--- Record excerpts ---

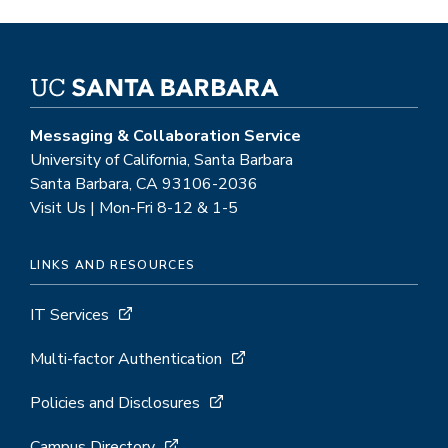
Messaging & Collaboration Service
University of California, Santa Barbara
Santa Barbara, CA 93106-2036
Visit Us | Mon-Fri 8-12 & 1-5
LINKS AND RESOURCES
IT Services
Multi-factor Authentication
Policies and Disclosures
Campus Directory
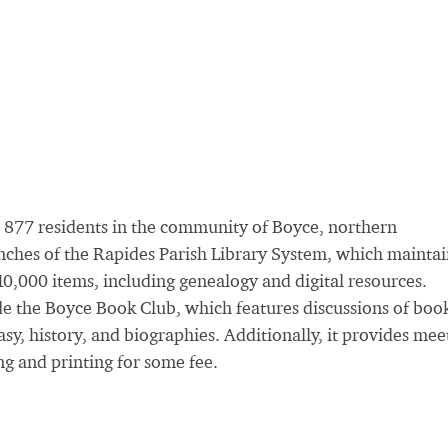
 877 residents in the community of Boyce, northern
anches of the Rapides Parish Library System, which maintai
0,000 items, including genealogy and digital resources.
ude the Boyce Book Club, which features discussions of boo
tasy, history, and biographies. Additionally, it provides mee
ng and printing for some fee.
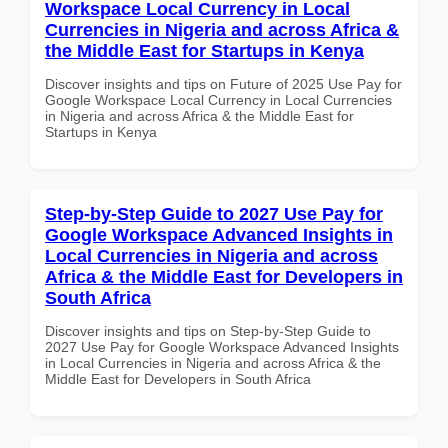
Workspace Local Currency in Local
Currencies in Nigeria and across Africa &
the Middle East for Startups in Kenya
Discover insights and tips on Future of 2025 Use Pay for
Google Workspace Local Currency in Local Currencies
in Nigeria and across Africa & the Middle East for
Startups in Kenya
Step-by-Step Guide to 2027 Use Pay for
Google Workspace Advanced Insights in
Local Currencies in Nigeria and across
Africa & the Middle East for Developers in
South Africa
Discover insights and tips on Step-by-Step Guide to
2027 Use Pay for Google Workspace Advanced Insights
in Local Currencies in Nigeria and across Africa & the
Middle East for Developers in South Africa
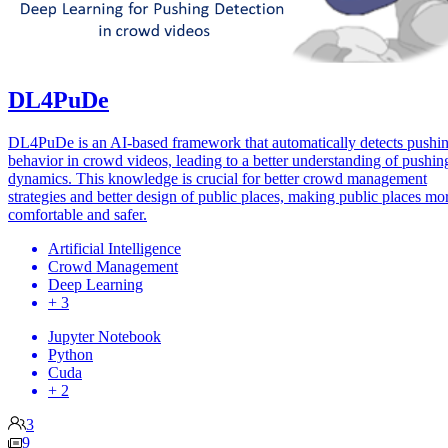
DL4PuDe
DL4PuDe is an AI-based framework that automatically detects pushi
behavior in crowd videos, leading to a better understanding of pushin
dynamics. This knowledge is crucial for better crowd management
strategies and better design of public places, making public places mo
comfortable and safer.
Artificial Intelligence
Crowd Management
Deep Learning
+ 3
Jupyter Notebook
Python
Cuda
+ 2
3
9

...

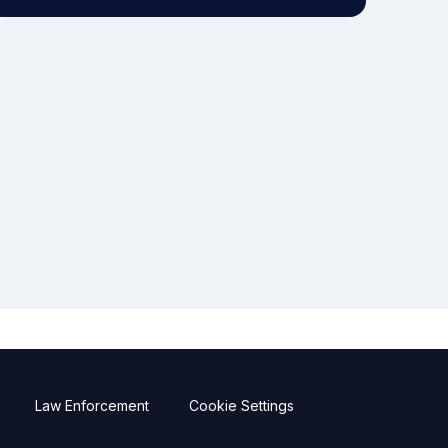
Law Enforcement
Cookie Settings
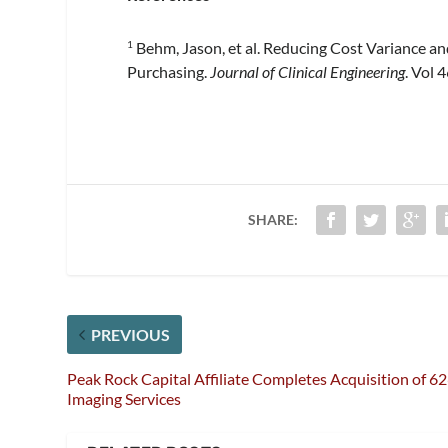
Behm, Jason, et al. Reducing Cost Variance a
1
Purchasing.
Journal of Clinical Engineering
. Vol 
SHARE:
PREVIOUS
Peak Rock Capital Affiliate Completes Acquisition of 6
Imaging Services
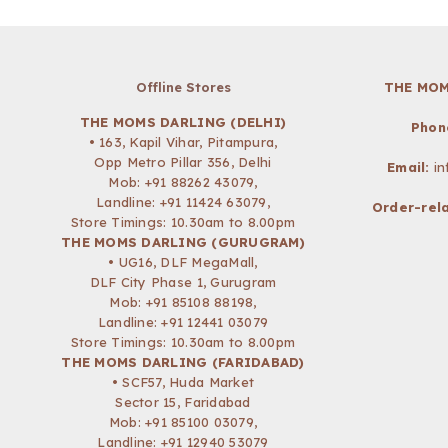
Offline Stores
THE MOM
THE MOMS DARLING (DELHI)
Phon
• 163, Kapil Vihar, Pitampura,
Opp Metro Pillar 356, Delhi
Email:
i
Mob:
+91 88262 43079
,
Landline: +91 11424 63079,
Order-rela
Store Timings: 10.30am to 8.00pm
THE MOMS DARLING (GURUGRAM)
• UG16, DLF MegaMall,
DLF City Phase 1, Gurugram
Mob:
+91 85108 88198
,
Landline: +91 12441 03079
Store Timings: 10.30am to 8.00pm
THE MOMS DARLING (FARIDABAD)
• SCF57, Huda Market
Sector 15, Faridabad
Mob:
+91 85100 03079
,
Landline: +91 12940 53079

--- Problem ---
For this exercise, set down the lines in the entries above from the one with "Messaging & Collaboration Service" through the one with "tasy, history, and" exactly as written, without any pictures.

--- Output of the task ---
Messaging & Collaboration Service
University of California, Santa Barbara
Santa Barbara, CA 93106-2036
Visit Us | Mon-Fri 8-12 & 1-5
LINKS AND RESOURCES
IT Services
Multi-factor Authentication
Policies and Disclosures
Campus Directory
 877 residents in the community of Boyce, northern
anches of the Rapides Parish Library System, which maintai
0,000 items, including genealogy and digital resources.
ude the Boyce Book Club, which features discussions of boo
tasy, history, and biographies. Additionally, it provides mee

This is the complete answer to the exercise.